(Beginning of SUPPLIED MATERIAL)

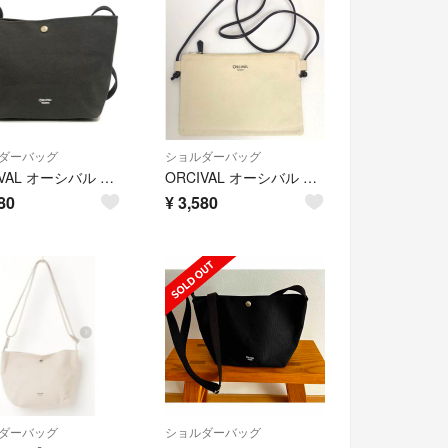
ダーバッグ
ショルダーバッグ
ORCIVAL オーシバル A2507255 ミニバッグ ショルダーバッグ
ORCIVAL オーシバル A2506256 ショルダーバッグ サコッシュ
80
¥
3,580
ダーバッグ
ショルダーバッグ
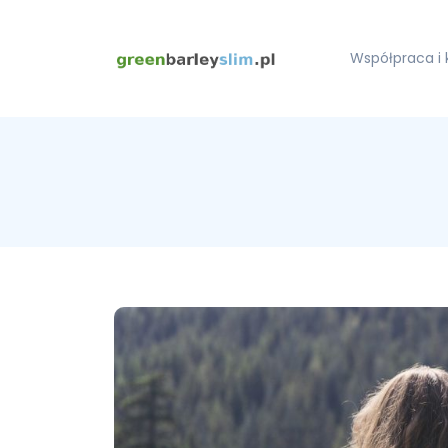
Współpraca i 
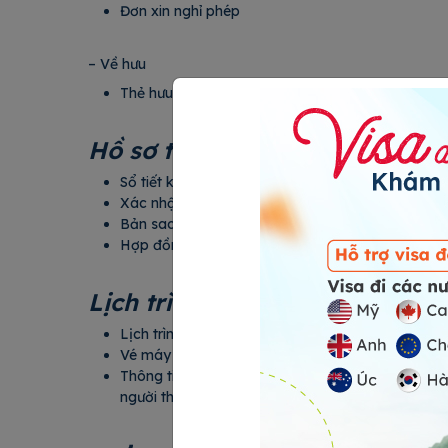
Đơn xin nghỉ phép
– Về hưu
Thẻ hưu, sổ hưu, quyết định về hưu
Hồ sơ tài chính
Sổ tiết kiệm gốc
Xác nhận số dư sổ tiết kiệm tối thiểu 150 
Bản sao nhà đất, xe hơi, cổ phiếu, cổ p
Hợp đồng mua bán, tài sản khác (nếu có).
Lịch trình chuyến đi
Lịch trình chi tiết tại Tây Ban Nha (24HVISA hỗ 
Vé máy bay khứ hồi (24HVISA hỗ trợ)
Thông tin book phòng khách sạn tại Tây Ban Nha
người thân/bạn bè tại Tây Ban Nha, bạn cần cun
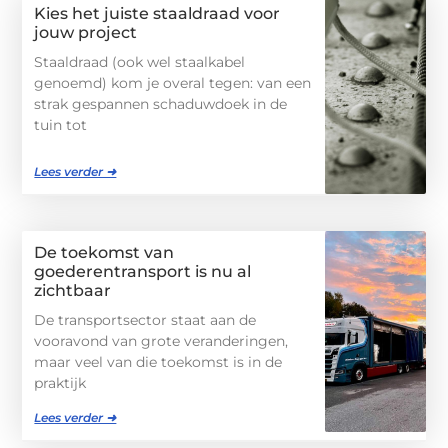
Kies het juiste staaldraad voor
jouw project
Staaldraad (ook wel staalkabel
genoemd) kom je overal tegen: van een
strak gespannen schaduwdoek in de
tuin tot
Lees verder ➜
De toekomst van
goederentransport is nu al
zichtbaar
De transportsector staat aan de
vooravond van grote veranderingen,
maar veel van die toekomst is in de
praktijk
Lees verder ➜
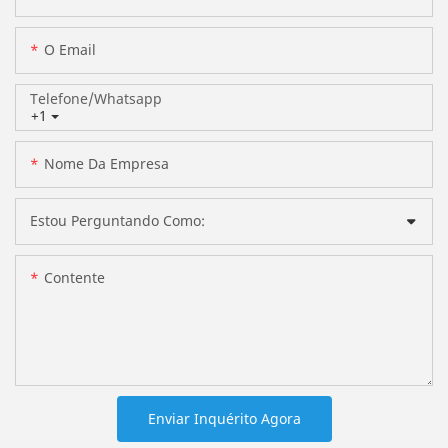
O Email
Telefone/whatsapp
+1
Nome Da Empresa
Estou Perguntando Como:
Contente
Enviar Inquérito Agora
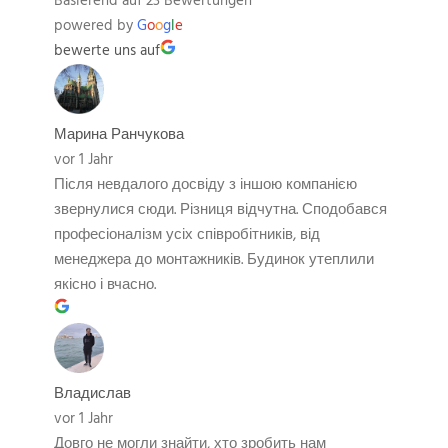
Basierend auf 23 Bewertungen
powered by
G
o
o
g
l
e
bewerte uns auf
Марина Ранчукова
vor 1 Jahr
Після невдалого досвіду з іншою компанією
звернулися сюди. Різниця відчутна. Сподобався
професіоналізм усіх співробітників, від
менеджера до монтажників. Будинок утеплили
якісно і вчасно.
Владислав
vor 1 Jahr
Довго не могли знайти, хто зробить нам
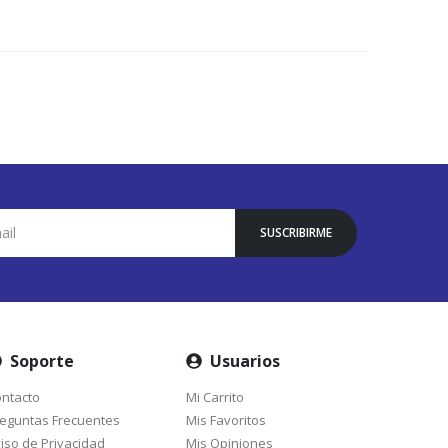
SUSCRIBIRME
Soporte
Usuarios
ntacto
Mi Carrito
eguntas Frecuentes
Mis Favoritos
iso de Privacidad
Mis Opiniones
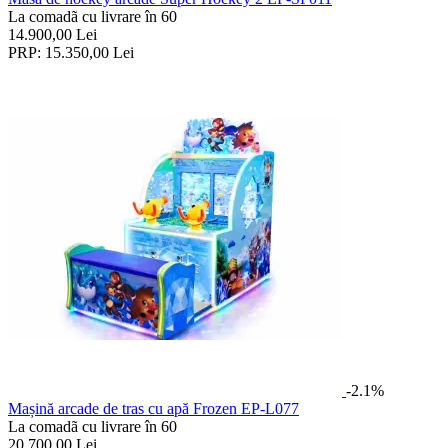
La comadã cu livrare în 60
14.900,00
Lei
PRP:
15.350,00
Lei
-2.1%
Mașină arcade de tras cu apă Frozen EP-L077
La comadã cu livrare în 60
20.700,00
Lei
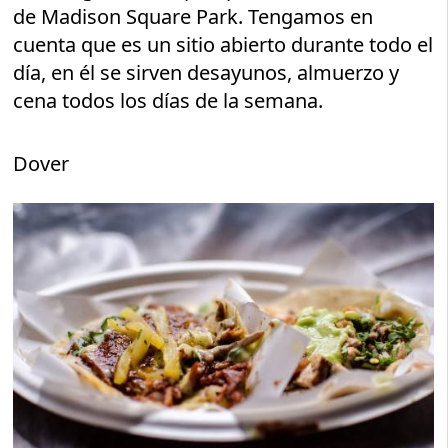
de Madison Square Park. Tengamos en
cuenta que es un sitio abierto durante todo el
día, en él se sirven desayunos, almuerzo y
cena todos los días de la semana.
Dover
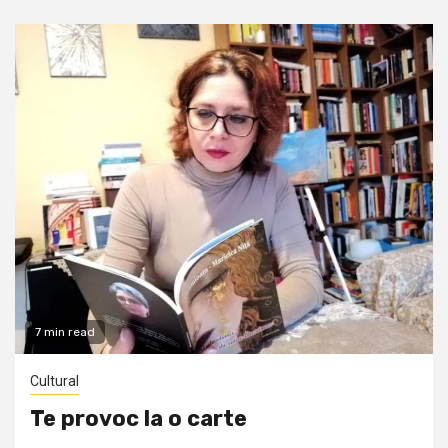
7 min read
Cultural
Te provoc la o carte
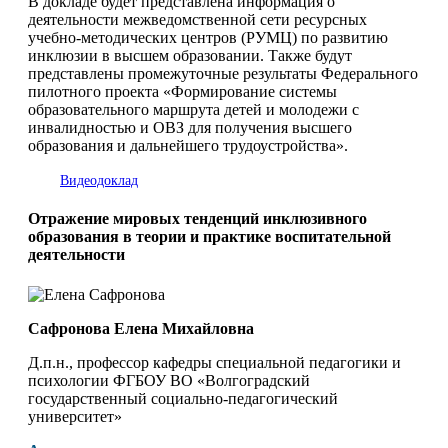
В докладе будет представлена информация о
деятельности межведомственной сети ресурсных
учебно-методических центров (РУМЦ) по развитию
инклюзии в высшем образовании. Также будут
представлены промежуточные результаты Федерального
пилотного проекта «Формирование системы
образовательного маршрута детей и молодежи с
инвалидностью и ОВЗ для получения высшего
образования и дальнейшего трудоустройства».
Видеодоклад
Отражение мировых тенденций инклюзивного
образования в теории и практике воспитательной
деятельности
Сафронова Елена Михайловна
Д.п.н., профессор кафедры специальной педагогики и
психологии ФГБОУ ВО «Волгоградский
государственный социально-педагогический
университет»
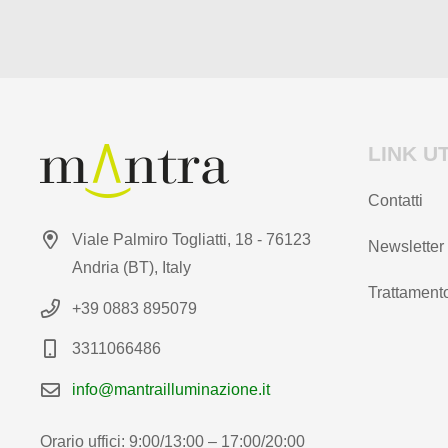
del
del
prodotto
prodotto
LINK UT
Contatti
Viale Palmiro Togliatti, 18 - 76123
Newsletter
Andria (BT), Italy
Trattamento
+39 0883 895079
3311066486
info@mantrailluminazione.it
Orario uffici: 9:00/13:00 – 17:00/20:00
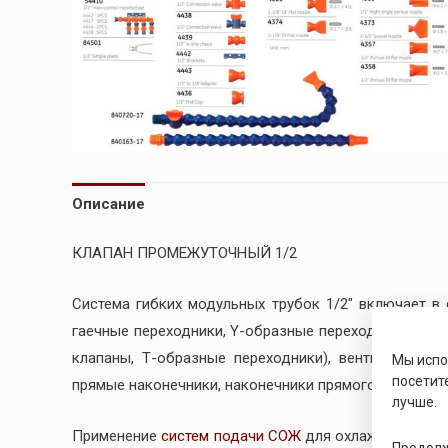
Описание
КЛАПАН ПРОМЕЖУТОЧНЫЙ 1/2
Система гибких модульных трубок 1/2″ включает в
гаечные переходники, Y-образные переходники, угл
клапаны, Т-образные переходники), вентиля и бол
Мы исп
посетит
прямые наконечники, наконечники прямого потока).
лучше.
Применение
систем подачи СОЖ
для охлаждения инс
Продолж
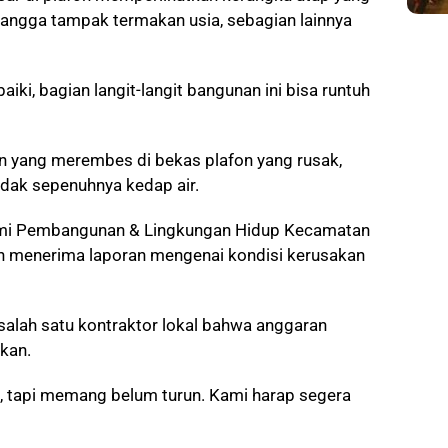
yangga tampak termakan usia, sebagian lainnya
aiki, bagian langit-langit bangunan ini bisa runtuh
an yang merembes di bekas plafon yang rusak,
dak sepenuhnya kedap air.
nomi Pembangunan & Lingkungan Hidup Kecamatan
 menerima laporan mengenai kondisi kerusakan
salah satu kontraktor lokal bahwa anggaran
kan.
, tapi memang belum turun. Kami harap segera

(End of SUPPLIED MATERIAL)

WORK TO COMPLETE: Set down all of the material word for word, minus its pictures.

OUTPUT BELOW:
ダーバッグ
ショルダーバッグ
ORCIVAL オーシバル A2507255 ミニバッグ ショルダーバッグ
ORCIVAL オーシバル A2506256 ショルダーバッグ サコッシュ
80
¥
3,580
ダーバッグ
ショルダーバッグ
Współpraca i 
Đơn xin nghỉ phép
– Về hưu
Thẻ hưu, sổ hưu, quyết định về hưu
Hồ sơ tài chính
Sổ tiết kiệm gốc
Xác nhận số dư sổ tiết kiệm tối thiểu 150 
Bản sao nhà đất, xe hơi, cổ phiếu, cổ p
Hợp đồng mua bán, tài sản khác (nếu có).
Lịch trình chuyến đi
Lịch trình chi tiết tại Tây Ban Nha (24HVISA hỗ 
Vé máy bay khứ hồi (24HVISA hỗ trợ)
Thông tin book phòng khách sạn tại Tây Ban Nha
người thân/bạn bè tại Tây Ban Nha, bạn cần cun
Kies het juiste staaldraad voor
jouw project
Staaldraad (ook wel staalkabel
genoemd) kom je overal tegen: van een
strak gespannen schaduwdoek in de
tuin tot
Lees verder ➜
De toekomst van
goederentransport is nu al
zichtbaar
De transportsector staat aan de
vooravond van grote veranderingen,
maar veel van die toekomst is in de
praktijk
Lees verder ➜
O Email
Telefone/whatsapp
+1
Nome Da Empresa
Estou Perguntando Como:
Contente
Enviar Inquérito Agora
Basierend auf 23 Bewertungen
powered by
G
o
o
g
l
e
bewerte uns auf
Марина Ранчукова
vor 1 Jahr
Після невдалого досвіду з іншою компанією
звернулися сюди. Різниця відчутна. Сподобався
професіоналізм усіх співробітників, від
менеджера до монтажників. Будинок утеплили
якісно і вчасно.
Владислав
vor 1 Jahr
Довго не могли знайти, хто зробить нам
SUSCRIBIRME
Soporte
Usuarios
ntacto
Mi Carrito
eguntas Frecuentes
Mis Favoritos
iso de Privacidad
Mis Opiniones
La comadã cu livrare în 60
14.900,00
Lei
PRP:
15.350,00
Lei
-2.1%
Mașină arcade de tras cu apă Frozen EP-L077
La comadã cu livrare în 60
20.700,00
Lei
de Madison Square Park. Tengamos en
cuenta que es un sitio abierto durante todo el
día, en él se sirven desayunos, almuerzo y
cena todos los días de la semana.
Dover
7 min read
Cultural
Te provoc la o carte
В докладе будет представлена информация о
деятельности межведомственной сети ресурсных
учебно-методических центров (РУМЦ) по развитию
инклюзии в высшем образовании. Также будут
представлены промежуточные результаты Федерального
пилотного проекта «Формирование системы
образовательного маршрута детей и молодежи с
инвалидностью и ОВЗ для получения высшего
образования и дальнейшего трудоустройства».
Видеодоклад
Отражение мировых тенденций инклюзивного
образования в теории и практике воспитательной
деятельности
Сафронова Елена Михайловна
Д.п.н., профессор кафедры специальной педагогики и
психологии ФГБОУ ВО «Волгоградский
государственный социально-педагогический
университет»
del
del
prodotto
prodotto
LINK UT
Contatti
Viale Palmiro Togliatti, 18 - 76123
Newsletter
Andria (BT), Italy
Trattamento
+39 0883 895079
3311066486
info@mantrailluminazione.it
Orario uffici: 9:00/13:00 – 17:00/20:00
Описание
КЛАПАН ПРОМЕЖУТОЧНЫЙ 1/2
Система гибких модульных трубок 1/2″ включает в
гаечные переходники, Y-образные переходники, угл
клапаны, Т-образные переходники), вентиля и бол
Мы исп
посетит
прямые наконечники, наконечники прямого потока).
лучше.
Применение
систем подачи СОЖ
для охлаждения инс
Продолж
yangga tampak termakan usia, sebagian lainnya
aiki, bagian langit-langit bangunan ini bisa runtuh
an yang merembes di bekas plafon yang rusak,
dak sepenuhnya kedap air.
nomi Pembangunan & Lingkungan Hidup Kecamatan
 menerima laporan mengenai kondisi kerusakan
salah satu kontraktor lokal bahwa anggaran
kan.
, tapi memang belum turun. Kami harap segera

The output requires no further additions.